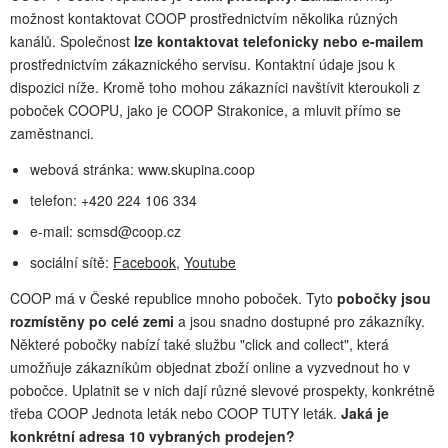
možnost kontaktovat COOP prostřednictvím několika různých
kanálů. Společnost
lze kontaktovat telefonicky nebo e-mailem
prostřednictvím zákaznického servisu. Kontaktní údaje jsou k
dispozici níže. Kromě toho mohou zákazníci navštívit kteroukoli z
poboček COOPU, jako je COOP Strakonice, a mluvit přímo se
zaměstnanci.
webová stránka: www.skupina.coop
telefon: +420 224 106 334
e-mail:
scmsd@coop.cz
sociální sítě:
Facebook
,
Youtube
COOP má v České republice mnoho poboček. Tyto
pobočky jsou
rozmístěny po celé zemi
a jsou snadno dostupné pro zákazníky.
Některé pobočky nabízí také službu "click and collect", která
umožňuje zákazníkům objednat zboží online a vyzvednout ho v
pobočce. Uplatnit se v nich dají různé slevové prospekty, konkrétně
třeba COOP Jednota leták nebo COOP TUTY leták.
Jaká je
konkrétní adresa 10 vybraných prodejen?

---

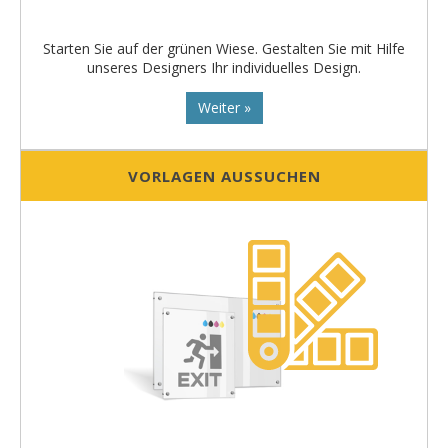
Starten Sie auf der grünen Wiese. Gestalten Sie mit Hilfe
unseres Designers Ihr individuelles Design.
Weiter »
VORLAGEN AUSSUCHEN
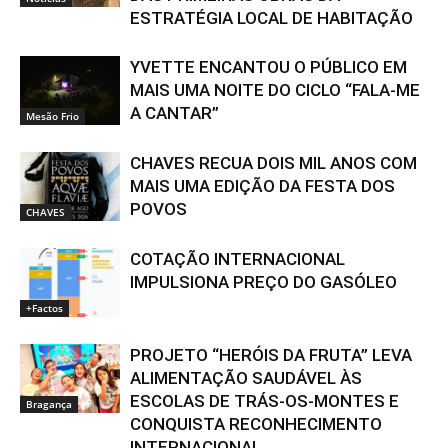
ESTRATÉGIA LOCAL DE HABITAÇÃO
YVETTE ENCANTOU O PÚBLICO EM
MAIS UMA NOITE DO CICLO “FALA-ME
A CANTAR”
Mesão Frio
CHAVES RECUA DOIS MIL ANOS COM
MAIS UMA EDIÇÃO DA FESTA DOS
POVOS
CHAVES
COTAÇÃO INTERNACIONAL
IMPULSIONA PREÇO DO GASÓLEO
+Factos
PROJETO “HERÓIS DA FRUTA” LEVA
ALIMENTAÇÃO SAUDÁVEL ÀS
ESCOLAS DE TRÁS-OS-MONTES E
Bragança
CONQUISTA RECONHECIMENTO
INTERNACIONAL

==

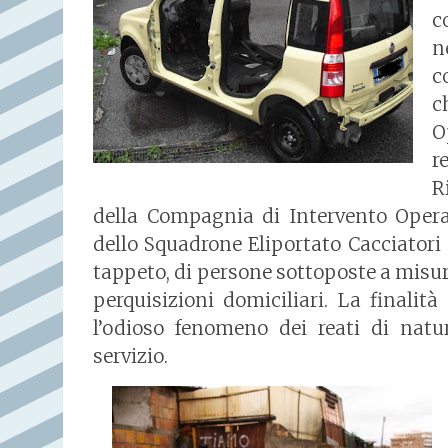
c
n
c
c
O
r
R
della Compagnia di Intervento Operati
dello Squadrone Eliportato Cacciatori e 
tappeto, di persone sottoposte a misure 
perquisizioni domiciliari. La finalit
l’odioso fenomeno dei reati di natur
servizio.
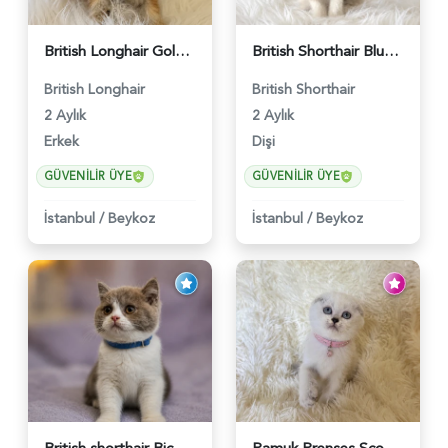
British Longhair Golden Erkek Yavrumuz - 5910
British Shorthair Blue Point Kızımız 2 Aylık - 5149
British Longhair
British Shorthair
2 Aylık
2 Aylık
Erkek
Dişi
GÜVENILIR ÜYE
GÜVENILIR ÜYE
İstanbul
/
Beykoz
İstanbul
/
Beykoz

* **PROBLEM**: Of all the entries above, repeat only the lines from the line that has "možnost kontaktovat COOP" to the line that has "umožňuje zákazníkům objednat", both lines included, exactly.

* **YOUR RESPONSE**:
možnost kontaktovat COOP prostřednictvím několika různých
kanálů. Společnost
lze kontaktovat telefonicky nebo e-mailem
prostřednictvím zákaznického servisu. Kontaktní údaje jsou k
dispozici níže. Kromě toho mohou zákazníci navštívit kteroukoli z
poboček COOPU, jako je COOP Strakonice, a mluvit přímo se
zaměstnanci.
webová stránka: www.skupina.coop
telefon: +420 224 106 334
e-mail:
scmsd@coop.cz
sociální sítě:
Facebook
,
Youtube
COOP má v České republice mnoho poboček. Tyto
pobočky jsou
rozmístěny po celé zemi
a jsou snadno dostupné pro zákazníky.
Některé pobočky nabízí také službu "click and collect", která
umožňuje zákazníkům objednat zboží online a vyzvednout ho v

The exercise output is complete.